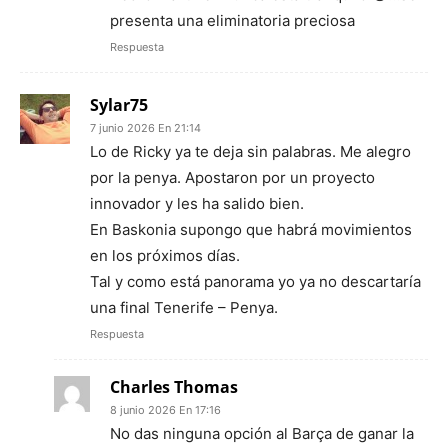
presenta una eliminatoria preciosa
Respuesta
Sylar75
7 junio 2026 En 21:14
Lo de Ricky ya te deja sin palabras. Me alegro
por la penya. Apostaron por un proyecto
innovador y les ha salido bien.
En Baskonia supongo que habrá movimientos
en los próximos días.
Tal y como está panorama yo ya no descartaría
una final Tenerife – Penya.
Respuesta
Charles Thomas
8 junio 2026 En 17:16
No das ninguna opción al Barça de ganar la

### Exercise prompt:
With the images excluded, output every record verbatim.

### Response:
presenta una eliminatoria preciosa
Respuesta
Sylar75
7 junio 2026 En 21:14
Lo de Ricky ya te deja sin palabras. Me alegro
por la penya. Apostaron por un proyecto
innovador y les ha salido bien.
En Baskonia supongo que habrá movimientos
en los próximos días.
Tal y como está panorama yo ya no descartaría
una final Tenerife – Penya.
Respuesta
Charles Thomas
8 junio 2026 En 17:16
No das ninguna opción al Barça de ganar la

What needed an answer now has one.